Lehrer's critique of cuts here is spot on, but its interesting how rhetorically different it is from so much of the criticism you hear of such cuts. Unlike most criticism, Lehrer cites the specific value of the arts and physical education in his defense of keeping them in school curricula. Too often, you hear a defense such programs on a much less clear basis. People tend to argue that cutting such things deprives students of a fuller curriculum and the broad range of subject matter that they deserve. I certainly agree with that, but when policy makers find themselves making cuts, especially in the recent economic environment, they aren't cutting things like art and phys. ed because they are malicious bureaucrats hell-bent on the destruction of the liberal arts. Nor are they even underestimating the value of art and phys. ed. They're simply setting budget priorities and, given the fiscal constraints of the system, are forced to make choices between cutting programs they see as more essential to a child's education. So, rhetorically, if you want to make an argument for saving such programs, it's important not to overlook the utility of such programs. Now, I fully understand that a big part of the value of a liberal arts education is learning to appreciate art for arts sake. But it's important to recognize that just because the arts may have an inherent value doesn't mean they don't also have a utility value. And if you're sitting down for a budget meeting, you're going to get a lot farther with an argument based on utility than you will with one based on the squishy, feel-good value of the arts.

One version of this type of argument appeared in a weekend editorial by Claire Needell Hollander in the Times tellingly titled "Teach the Books, Touch the Heart," except this one was aimed at standardized testing. In the article, Needell Hollander laments the disappearance of high-quality literature in today's classrooms and, especially, on exams. Instead, she says, exams are beginning to feature the boring, lifeless informative texts. She explains,
Until recently, given the students’ enthusiasm for the reading groups, I was able to play down that data. But last year, for the first time since I can remember, our test scores declined in relation to comparable schools in the city. Because I play a leadership role in the English department, I felt increased pressure to bring this year’s scores up. All the teachers are increasing their number of test-preparation sessions and practice tests, so I have done the same, cutting two of my three classic book groups and replacing them with a test-preparation tutorial program. Only the highest-performing eighth graders were able to keep taking the reading classes.
Since beginning this new program in September, I have answered over 600 multiple-choice questions.
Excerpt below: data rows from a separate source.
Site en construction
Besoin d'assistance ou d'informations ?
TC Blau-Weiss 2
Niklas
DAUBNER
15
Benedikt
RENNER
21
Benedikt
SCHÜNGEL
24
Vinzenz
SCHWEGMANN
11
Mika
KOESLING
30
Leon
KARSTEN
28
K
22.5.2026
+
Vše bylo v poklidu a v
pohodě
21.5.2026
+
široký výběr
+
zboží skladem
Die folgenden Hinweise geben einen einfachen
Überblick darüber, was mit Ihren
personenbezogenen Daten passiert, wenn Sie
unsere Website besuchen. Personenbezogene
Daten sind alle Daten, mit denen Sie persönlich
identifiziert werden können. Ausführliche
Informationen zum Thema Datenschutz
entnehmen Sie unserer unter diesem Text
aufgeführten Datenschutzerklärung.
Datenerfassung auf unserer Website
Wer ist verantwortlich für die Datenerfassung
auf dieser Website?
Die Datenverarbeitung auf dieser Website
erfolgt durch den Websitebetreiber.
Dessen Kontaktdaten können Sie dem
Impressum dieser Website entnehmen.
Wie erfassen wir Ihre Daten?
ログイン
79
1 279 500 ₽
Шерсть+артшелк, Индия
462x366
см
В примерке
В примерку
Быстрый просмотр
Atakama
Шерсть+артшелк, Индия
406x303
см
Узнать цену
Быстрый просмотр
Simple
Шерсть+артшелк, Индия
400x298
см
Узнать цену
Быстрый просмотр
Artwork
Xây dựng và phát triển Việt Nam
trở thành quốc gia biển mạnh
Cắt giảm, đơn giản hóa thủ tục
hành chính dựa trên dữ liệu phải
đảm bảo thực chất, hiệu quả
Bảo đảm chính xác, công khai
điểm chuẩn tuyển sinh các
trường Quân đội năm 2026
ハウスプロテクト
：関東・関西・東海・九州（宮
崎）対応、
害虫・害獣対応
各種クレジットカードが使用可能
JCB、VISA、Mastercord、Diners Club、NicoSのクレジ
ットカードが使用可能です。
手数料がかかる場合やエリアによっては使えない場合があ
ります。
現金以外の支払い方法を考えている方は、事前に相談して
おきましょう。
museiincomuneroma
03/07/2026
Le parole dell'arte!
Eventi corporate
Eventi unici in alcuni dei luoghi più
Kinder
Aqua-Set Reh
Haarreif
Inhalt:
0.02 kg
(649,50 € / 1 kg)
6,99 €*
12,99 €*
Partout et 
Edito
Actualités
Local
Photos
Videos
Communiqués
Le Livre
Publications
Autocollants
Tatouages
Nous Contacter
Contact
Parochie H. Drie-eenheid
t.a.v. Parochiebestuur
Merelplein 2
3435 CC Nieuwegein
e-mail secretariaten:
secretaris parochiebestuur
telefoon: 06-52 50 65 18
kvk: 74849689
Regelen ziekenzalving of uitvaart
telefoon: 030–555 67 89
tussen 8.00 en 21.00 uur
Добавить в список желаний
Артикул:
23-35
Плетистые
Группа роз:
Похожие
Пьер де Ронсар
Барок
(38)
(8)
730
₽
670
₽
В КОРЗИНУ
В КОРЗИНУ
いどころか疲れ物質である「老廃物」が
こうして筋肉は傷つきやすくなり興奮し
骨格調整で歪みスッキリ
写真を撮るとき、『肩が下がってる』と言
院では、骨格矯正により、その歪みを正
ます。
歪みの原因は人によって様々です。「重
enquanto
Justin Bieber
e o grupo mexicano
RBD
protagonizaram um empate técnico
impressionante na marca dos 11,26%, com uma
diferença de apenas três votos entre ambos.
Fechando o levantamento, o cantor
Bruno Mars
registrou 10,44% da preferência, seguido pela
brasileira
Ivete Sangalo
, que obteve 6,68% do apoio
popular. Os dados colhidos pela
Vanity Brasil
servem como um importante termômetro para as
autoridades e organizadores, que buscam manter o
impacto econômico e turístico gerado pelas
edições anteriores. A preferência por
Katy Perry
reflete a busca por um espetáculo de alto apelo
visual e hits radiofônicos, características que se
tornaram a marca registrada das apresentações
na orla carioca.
In doing so, I encountered exactly one piece of literature: Frost’s “Road Not Taken.” The rest of the reading-comprehension materials included passages from watered-down news articles or biographies, bastardized novels, memos or brochures — passages chosen not for emotional punch but for textual complexity.
Now, it is certainly a negative thing that students have to spend more time preparing for tests and less time reading great literature. But this is hardly the fault of standardized exams. Instead, doing that seems to me to be a case of blaming the thermometer for the temperature. That is, what stops students from accessing great literature in way that all students deserve to is that far too many students still lack the requisite skills to handle such texts in a robust way. Take for example this chart from the National Center for Education Statistics based on data from the National Assessment of Adult Literacy:


Given that even those adults registering as "Intermediate" in their prose literacy can only "perform moderately challenging literacy activities," it certainly seems questionable that anyone other than adults at the proficient level could handle the type of literature Needell Hollander rightly values, and it is certainly doubtful that anyone at the Basic or Below Basic level could. And, if people aren't able to handle it as adults, then they certainly weren't prepared while they were students either.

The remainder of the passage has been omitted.